(Page-level text extractions)
──────────────────────────────
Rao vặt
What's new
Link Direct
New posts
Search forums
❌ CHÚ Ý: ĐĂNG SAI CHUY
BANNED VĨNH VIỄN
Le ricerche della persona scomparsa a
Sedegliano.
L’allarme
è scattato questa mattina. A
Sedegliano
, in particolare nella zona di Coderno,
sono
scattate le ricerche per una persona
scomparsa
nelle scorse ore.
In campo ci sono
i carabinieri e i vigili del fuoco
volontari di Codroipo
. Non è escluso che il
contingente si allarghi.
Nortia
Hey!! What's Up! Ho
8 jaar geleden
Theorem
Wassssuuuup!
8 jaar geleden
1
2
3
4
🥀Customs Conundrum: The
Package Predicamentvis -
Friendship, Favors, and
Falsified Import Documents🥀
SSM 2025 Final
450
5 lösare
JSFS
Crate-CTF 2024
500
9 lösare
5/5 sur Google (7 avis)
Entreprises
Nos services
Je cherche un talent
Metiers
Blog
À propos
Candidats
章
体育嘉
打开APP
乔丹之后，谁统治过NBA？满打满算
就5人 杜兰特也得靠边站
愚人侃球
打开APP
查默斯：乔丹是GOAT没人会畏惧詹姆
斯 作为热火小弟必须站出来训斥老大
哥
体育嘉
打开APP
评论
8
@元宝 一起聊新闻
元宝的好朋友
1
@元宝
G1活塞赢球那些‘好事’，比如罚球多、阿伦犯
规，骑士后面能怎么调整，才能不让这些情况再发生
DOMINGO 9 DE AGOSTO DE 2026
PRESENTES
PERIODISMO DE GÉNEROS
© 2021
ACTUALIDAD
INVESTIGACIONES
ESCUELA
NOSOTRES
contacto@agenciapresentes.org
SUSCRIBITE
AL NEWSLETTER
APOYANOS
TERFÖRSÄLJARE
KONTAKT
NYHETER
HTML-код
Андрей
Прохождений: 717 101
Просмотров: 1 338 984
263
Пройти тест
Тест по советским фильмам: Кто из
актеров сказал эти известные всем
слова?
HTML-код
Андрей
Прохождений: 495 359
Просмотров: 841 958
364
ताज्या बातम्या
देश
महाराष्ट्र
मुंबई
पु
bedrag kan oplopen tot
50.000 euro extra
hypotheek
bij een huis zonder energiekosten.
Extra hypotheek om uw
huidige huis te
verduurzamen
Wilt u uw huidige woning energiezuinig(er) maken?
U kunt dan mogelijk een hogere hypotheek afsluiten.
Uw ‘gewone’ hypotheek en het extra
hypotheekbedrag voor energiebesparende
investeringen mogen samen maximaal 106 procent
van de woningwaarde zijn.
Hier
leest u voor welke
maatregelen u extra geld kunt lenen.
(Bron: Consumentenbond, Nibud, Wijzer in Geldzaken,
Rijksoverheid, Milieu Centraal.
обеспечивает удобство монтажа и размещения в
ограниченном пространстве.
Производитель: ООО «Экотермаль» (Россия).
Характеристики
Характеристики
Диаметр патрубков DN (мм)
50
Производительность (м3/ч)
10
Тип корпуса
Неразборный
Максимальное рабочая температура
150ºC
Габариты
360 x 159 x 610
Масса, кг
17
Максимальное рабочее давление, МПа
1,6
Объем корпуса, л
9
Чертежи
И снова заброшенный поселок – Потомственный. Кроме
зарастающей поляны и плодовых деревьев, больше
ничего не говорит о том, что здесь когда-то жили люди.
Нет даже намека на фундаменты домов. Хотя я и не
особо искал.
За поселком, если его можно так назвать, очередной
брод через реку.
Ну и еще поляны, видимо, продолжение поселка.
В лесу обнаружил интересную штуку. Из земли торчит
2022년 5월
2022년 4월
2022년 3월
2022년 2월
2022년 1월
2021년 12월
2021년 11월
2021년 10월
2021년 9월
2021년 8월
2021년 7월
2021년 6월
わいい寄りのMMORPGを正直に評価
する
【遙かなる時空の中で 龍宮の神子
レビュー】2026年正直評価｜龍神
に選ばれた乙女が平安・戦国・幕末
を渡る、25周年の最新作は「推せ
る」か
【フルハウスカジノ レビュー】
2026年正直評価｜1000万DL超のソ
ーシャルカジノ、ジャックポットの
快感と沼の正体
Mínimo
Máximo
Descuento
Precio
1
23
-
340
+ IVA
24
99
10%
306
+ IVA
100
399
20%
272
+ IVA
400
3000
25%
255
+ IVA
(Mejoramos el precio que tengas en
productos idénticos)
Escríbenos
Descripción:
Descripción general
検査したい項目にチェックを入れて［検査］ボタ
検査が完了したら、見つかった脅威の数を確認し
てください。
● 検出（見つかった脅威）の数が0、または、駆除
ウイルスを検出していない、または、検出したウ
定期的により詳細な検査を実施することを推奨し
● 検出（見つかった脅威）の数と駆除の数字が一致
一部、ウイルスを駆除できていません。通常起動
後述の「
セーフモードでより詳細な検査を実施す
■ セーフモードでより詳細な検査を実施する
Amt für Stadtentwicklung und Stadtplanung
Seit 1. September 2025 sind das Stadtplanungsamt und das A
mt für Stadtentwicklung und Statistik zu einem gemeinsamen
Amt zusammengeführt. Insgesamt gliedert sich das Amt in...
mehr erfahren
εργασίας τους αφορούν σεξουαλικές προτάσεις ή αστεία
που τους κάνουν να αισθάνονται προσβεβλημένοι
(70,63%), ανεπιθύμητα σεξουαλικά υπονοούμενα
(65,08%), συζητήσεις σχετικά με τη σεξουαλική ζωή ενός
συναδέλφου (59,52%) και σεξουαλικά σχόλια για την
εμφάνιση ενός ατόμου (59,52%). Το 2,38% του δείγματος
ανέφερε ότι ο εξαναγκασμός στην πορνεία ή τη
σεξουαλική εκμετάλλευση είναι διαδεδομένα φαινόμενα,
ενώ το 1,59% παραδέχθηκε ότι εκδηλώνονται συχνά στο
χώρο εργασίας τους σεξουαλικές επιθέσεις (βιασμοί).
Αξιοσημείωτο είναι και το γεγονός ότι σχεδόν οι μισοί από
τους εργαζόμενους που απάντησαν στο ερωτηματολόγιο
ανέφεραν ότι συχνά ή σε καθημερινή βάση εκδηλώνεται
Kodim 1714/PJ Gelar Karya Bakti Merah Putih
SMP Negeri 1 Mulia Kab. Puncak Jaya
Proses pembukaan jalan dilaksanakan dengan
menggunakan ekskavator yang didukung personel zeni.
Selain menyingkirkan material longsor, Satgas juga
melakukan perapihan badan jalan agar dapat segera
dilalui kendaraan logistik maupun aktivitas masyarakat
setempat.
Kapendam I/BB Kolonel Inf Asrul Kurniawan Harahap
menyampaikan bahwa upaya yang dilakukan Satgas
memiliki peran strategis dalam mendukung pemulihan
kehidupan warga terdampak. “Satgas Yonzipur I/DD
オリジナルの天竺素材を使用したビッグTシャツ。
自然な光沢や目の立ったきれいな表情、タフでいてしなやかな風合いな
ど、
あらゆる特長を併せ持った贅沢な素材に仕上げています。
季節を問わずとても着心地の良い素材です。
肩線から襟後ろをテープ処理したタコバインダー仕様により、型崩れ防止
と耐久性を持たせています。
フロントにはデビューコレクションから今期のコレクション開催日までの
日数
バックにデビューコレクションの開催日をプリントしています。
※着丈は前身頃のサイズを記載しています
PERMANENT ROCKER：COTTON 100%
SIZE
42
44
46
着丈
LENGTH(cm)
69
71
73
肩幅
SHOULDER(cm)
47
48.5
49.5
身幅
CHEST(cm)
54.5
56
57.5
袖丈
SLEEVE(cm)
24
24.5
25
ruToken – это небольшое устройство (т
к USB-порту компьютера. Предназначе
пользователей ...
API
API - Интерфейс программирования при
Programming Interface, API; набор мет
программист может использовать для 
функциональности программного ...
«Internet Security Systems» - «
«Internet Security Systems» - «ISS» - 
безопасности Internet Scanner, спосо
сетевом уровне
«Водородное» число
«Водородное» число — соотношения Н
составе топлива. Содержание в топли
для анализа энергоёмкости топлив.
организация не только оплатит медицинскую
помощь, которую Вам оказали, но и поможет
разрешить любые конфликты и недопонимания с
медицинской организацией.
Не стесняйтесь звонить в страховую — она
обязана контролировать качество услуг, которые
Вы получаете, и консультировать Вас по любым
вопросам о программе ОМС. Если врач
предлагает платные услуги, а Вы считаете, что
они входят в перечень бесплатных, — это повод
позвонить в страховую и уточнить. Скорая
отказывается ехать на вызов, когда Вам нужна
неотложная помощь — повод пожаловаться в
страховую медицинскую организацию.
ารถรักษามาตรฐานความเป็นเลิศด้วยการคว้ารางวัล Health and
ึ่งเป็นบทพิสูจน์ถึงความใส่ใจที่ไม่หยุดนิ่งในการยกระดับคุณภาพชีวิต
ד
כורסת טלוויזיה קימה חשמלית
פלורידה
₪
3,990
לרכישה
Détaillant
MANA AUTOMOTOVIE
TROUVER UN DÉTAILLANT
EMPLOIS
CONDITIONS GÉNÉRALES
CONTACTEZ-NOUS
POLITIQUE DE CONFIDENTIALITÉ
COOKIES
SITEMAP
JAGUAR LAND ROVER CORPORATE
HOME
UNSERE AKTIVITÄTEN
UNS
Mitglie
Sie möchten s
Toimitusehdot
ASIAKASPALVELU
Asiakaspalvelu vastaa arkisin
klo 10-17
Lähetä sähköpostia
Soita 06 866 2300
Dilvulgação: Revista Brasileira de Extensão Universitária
──────────────────────────────
### Work instructions
Go through the records. Copy each line where "медицинскую" appears.

### Solution to the exercise
организация не только оплатит медицинскую
страховую медицинскую организацию.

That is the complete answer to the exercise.